No fue la mañana en la que, mientras caminaba, vi en la acera de enfrente a un chino arrascándose los testículos. No fue aquella mañana donde la chica chocó con el señor que descargaba leña de la furgoneta.  Cuando giré la cabeza, el chino no se arrascaba nada, tan solo buscaba las llaves en el bolsillo para poder entrar en casa. Y, siendo el señor el que se giró con la leña sin mirar, la chica fue quien se agachó a por la leña caída pidiendo en  reiteradas ocasiones perdón.
No, no fue aquella mañana sino la siguiente, cuando mientras planchaba puse en el ordenador el Adagio de Albinoni y, dejándome absorber por esa bella música creí ver como Hauser eyaculaba mientras tocaba el chelo. No, tampoco era cierto que eyaculara, aunque viendo aquella cara cualquiera hubiera pensado que yo veía porno mientras planchaba.
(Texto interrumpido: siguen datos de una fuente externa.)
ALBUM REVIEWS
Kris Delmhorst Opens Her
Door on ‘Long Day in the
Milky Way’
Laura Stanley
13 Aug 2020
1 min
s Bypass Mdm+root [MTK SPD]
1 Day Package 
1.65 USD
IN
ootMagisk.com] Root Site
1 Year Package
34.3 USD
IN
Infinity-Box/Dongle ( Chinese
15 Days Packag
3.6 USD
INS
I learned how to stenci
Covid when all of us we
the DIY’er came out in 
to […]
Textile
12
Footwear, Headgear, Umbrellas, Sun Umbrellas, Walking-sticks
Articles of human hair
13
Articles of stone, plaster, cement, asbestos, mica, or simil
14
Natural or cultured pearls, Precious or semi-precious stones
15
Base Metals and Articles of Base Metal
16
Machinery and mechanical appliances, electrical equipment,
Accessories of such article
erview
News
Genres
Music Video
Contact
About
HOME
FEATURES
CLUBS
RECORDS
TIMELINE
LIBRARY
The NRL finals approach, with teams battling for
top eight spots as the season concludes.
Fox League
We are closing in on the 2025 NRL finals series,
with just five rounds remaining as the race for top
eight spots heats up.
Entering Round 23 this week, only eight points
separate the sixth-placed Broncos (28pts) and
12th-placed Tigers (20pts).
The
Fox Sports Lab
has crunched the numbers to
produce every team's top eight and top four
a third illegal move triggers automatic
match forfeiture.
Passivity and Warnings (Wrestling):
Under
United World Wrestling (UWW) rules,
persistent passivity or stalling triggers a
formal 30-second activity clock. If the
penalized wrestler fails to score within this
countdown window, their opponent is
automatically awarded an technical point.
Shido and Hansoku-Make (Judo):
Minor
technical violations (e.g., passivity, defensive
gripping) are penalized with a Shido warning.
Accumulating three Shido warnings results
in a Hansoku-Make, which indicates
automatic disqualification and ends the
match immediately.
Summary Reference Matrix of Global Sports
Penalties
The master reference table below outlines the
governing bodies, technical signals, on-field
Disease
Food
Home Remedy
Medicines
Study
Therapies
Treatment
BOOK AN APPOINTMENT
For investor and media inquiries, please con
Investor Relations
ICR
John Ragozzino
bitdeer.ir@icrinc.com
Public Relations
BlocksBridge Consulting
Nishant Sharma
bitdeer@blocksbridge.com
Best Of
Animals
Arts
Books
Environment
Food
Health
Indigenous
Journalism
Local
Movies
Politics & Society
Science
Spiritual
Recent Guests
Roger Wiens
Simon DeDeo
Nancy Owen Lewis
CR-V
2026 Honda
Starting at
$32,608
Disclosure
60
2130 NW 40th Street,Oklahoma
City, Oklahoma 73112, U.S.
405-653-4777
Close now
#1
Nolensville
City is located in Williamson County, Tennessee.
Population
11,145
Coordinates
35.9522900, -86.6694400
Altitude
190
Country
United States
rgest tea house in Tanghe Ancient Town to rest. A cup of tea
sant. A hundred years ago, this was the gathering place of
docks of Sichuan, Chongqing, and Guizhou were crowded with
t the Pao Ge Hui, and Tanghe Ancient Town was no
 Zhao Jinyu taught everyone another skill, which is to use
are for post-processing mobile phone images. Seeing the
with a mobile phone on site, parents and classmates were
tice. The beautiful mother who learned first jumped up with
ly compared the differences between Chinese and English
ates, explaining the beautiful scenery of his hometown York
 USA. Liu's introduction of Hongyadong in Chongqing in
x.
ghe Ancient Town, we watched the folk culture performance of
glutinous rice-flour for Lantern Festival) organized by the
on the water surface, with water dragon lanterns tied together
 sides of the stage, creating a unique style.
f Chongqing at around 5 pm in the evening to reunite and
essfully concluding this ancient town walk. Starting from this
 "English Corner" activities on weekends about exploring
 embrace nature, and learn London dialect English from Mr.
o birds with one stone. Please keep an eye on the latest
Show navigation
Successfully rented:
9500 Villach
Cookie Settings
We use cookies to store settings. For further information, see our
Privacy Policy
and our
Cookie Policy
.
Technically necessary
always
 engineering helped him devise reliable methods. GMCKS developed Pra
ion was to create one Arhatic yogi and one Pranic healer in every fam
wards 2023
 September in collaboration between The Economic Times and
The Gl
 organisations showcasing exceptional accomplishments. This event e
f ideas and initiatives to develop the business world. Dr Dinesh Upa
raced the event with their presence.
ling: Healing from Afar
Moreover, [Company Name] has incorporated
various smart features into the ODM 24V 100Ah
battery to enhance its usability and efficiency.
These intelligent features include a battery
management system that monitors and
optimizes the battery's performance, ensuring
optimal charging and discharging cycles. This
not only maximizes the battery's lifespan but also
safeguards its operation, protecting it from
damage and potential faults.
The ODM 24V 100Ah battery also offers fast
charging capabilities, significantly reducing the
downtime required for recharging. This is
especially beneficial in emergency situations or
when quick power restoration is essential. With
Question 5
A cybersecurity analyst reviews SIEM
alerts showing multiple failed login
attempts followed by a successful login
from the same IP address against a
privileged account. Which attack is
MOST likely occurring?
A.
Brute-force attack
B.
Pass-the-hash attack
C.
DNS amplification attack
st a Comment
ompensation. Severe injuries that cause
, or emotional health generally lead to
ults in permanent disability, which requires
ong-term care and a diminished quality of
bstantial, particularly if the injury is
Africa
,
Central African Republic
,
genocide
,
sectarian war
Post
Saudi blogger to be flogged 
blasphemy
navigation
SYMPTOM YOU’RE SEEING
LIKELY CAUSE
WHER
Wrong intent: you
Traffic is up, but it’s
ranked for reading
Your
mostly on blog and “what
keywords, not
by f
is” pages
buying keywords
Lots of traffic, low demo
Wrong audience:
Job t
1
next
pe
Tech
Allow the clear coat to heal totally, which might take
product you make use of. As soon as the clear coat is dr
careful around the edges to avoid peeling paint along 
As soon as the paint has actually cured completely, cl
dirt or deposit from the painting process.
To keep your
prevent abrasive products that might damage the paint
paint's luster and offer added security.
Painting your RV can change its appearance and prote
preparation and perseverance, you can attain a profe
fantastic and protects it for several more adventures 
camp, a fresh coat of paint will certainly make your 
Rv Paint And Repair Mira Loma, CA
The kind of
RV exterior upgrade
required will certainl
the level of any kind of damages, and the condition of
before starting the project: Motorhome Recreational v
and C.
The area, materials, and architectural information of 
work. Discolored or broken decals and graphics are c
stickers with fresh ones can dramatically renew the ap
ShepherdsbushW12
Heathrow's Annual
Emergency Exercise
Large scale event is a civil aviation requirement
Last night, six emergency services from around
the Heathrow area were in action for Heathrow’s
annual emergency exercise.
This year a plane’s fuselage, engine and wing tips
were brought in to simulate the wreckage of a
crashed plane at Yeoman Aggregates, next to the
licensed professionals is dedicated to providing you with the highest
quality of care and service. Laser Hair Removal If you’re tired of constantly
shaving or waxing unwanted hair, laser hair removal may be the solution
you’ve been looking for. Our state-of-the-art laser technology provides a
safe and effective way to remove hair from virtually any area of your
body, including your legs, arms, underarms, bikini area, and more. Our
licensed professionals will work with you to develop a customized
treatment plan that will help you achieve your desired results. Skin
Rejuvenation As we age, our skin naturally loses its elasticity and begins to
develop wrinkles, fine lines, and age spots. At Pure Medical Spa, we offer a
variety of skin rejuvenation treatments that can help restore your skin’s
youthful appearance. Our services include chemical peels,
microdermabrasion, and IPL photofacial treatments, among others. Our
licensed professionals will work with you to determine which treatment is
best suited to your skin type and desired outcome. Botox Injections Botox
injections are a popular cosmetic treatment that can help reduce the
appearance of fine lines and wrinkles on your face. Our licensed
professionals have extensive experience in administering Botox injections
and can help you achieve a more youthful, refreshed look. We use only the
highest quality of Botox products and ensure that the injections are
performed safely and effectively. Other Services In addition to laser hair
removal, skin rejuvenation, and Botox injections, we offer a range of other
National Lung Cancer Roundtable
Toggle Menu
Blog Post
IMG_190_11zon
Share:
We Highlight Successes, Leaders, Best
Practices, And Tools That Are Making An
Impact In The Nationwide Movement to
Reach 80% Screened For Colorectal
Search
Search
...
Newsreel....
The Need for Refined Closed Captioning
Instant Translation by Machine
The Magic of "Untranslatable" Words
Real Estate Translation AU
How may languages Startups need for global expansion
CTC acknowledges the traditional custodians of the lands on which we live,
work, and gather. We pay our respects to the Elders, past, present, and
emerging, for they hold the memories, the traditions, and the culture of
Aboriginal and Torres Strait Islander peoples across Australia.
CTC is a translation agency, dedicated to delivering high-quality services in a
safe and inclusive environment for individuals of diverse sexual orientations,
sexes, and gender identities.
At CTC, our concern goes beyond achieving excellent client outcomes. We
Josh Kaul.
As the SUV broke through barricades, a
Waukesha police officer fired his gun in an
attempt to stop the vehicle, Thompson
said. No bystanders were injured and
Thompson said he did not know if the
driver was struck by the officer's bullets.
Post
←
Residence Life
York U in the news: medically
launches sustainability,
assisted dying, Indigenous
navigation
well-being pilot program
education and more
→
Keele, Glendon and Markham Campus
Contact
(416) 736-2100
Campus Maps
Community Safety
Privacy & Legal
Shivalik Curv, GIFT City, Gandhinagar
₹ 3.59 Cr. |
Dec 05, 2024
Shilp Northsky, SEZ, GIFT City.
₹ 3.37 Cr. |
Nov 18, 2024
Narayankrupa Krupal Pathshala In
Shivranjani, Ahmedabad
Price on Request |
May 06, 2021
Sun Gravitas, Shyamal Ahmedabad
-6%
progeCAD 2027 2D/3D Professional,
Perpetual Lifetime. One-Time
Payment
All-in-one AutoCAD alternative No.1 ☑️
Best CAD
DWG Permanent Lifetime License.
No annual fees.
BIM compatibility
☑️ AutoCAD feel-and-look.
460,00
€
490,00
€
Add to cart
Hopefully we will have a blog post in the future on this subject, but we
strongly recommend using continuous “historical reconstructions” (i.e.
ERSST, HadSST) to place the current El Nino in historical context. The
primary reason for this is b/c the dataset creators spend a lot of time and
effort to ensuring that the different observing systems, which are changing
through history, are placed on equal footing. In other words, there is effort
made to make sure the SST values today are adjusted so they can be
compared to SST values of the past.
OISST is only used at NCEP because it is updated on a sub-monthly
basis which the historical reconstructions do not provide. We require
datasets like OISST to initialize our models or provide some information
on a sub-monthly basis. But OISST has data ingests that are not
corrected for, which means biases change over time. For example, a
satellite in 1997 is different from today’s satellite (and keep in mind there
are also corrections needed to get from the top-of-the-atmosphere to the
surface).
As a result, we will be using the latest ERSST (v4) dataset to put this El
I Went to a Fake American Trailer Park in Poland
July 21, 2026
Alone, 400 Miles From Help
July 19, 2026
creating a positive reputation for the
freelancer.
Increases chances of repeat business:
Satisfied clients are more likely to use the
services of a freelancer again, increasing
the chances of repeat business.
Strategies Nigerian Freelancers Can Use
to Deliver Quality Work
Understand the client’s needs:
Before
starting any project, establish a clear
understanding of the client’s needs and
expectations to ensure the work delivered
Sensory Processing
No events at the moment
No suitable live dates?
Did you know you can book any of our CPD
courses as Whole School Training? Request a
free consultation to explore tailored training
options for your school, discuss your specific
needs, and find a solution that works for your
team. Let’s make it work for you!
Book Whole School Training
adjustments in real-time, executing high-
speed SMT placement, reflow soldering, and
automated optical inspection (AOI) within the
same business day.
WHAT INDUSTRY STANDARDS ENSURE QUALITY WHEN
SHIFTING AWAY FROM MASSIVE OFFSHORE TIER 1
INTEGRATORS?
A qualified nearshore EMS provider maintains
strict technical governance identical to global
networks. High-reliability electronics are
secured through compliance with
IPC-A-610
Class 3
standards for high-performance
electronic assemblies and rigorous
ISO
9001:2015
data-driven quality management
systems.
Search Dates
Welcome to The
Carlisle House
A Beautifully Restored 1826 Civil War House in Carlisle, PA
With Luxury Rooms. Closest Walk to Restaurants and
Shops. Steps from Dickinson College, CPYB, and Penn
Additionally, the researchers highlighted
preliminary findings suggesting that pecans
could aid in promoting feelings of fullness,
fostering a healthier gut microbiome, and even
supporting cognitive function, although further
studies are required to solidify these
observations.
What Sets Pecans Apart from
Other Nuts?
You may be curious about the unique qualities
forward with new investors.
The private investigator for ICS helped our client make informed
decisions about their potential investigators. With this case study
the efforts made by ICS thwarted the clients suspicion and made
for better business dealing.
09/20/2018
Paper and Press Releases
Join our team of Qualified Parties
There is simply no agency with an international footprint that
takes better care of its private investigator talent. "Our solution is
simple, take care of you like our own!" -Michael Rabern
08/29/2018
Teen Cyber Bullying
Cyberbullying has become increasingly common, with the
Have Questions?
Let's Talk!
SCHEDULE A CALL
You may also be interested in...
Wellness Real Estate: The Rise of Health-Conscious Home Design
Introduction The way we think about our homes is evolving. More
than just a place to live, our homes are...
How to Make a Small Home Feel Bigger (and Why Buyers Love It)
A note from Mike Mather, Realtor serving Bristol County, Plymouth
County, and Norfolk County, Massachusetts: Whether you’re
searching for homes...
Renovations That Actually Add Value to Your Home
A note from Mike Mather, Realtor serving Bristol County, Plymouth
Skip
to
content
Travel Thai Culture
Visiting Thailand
O quizás de alguna manera sí eyaculaba de placer Hauser con aquella hermosa canción que él tenía la habilidad de hacer sonar en su chelo. Le miré fijamente y él sudando, movía la cabeza hacia los lados y acariciaba el instrumento. Era un precioso Adagio. Era el chelo de Hauser.
No fue aquella mañana. No eyaculaba. Tan solo él era un afortunado por poder interpretarla y yo por poder escucharla.